Well it's the word gay "marriage" proponents used for what they claim was a marriage. Gay "marriage" is a marriage like a bicycle is a motorcycle. If you think your bicycle is a motorcycle and I say to you, go get your bicycle, you wouldnt know what I was referring to. I would have to use the word "motorcycle" even though it's actually a bicycle.
I feel sorry for you, that you cannot understand that there are many things that are mere human constructs, and as such, fall on the definitions humans give to them. Where this involves matters considered legal, then laws are made and definitions provided. For example, Canada makes no law concerning marriage from the ecclesiastical standpoint, except to say that no church can make a marriage that is NOT legal under Canadian law. And in Canadian law, "Marriage, for civil purposes, is the lawful union of two persons to the exclusion of all others." So a church may, if it chooses, marry a man and a woman, or two men or two women.
A church may decline to marry a same-sex couple, but no civil authority may if there is no other bar to the marriage.. But no church may declare such a civil marriage to be invalid, except within the church itself, which is of no effect outside of said church.

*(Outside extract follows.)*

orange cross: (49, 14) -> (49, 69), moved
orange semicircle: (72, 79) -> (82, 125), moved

In 1967, when I was already 19 years old, the Supreme Court, in Loving v. Virginia, a unanimous Court struck down state laws banning marriage between individuals of different races, holding that these anti-miscegenation statutes violated both the Due Process and the Equal Protection Clauses of the Fourteenth Amendment. Luckily for Justice Clarence Thomas, who by the way would like to ban same-sex marriage again.

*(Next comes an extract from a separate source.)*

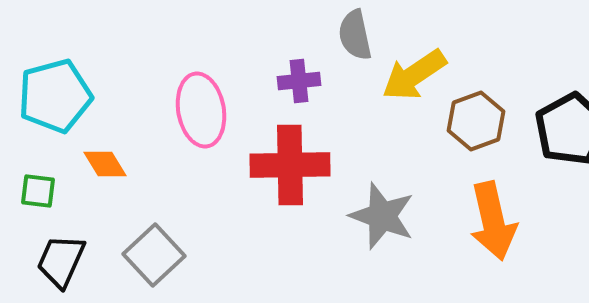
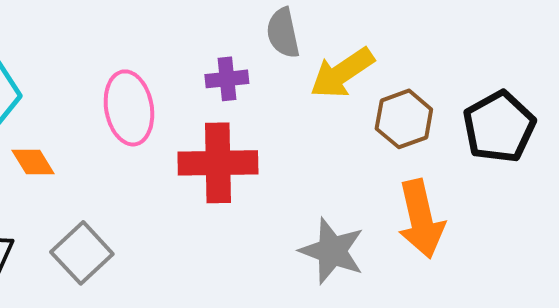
gray star: (382, 216) -> (332, 251), moved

We all know what a bicycle is, and we all know that it is in one way different from a motorcycles (the mode of propulsion) -- and yet nobody has any difficulty at all calling them both "bikes." When a teenager with a bag of newspapers says he's going to get his bike, we do not interpret that in quite the same way we do when a scruffy, leather-clad dude with artwork all over his body says he's going to get his bike.

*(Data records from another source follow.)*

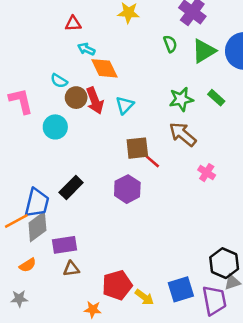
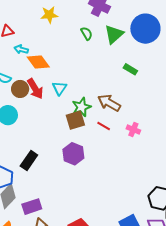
green star: (181, 99) -> (81, 107), moved
red line: (152, 161) -> (104, 126), moved

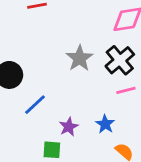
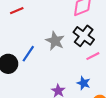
blue line: (35, 105) -> (28, 54), moved

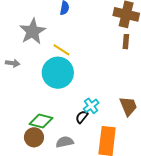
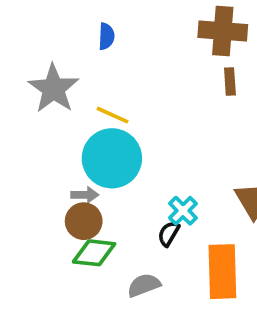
gray arrow: (13, 63) -> (85, 195), moved
brown circle: (34, 137) -> (84, 221), moved

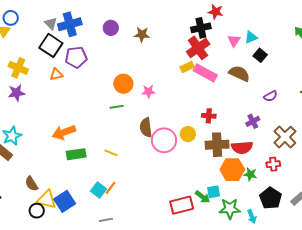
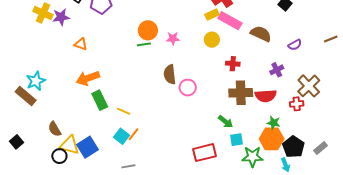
orange triangle: (56, 74) -> (81, 44), moved, turned 32
brown semicircle: (239, 74) -> (261, 34), moved
purple star: (16, 93) -> (61, 17), moved
green line: (117, 107) -> (144, 44), moved
yellow circle: (188, 134) -> (212, 40), moved
pink circle: (164, 140) -> (188, 88), size x0.7
yellow line: (111, 153) -> (124, 111), moved
green rectangle: (76, 154) -> (100, 100), turned 72
red cross: (273, 164) -> (297, 104), moved
orange hexagon: (232, 170) -> (272, 139), moved
green arrow: (203, 197) -> (226, 122), moved
cyan arrow: (252, 216) -> (285, 165), moved

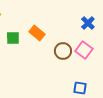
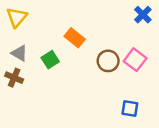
blue cross: (88, 23) -> (143, 15), moved
green square: (13, 38) -> (50, 60), moved, turned -32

How, I wonder, does it actually impact you personally, that two men (say Pete Buttigieg and Chasten Buttigieg), or two women (say Ellen DeGeneres and Portia de Rossi) are married? If marriage is good for people (and I think it is) how does those couples' taking advantage of that good harm you? What interest or stake do you have in those good people finding their own happiness, meaning and security in their own way?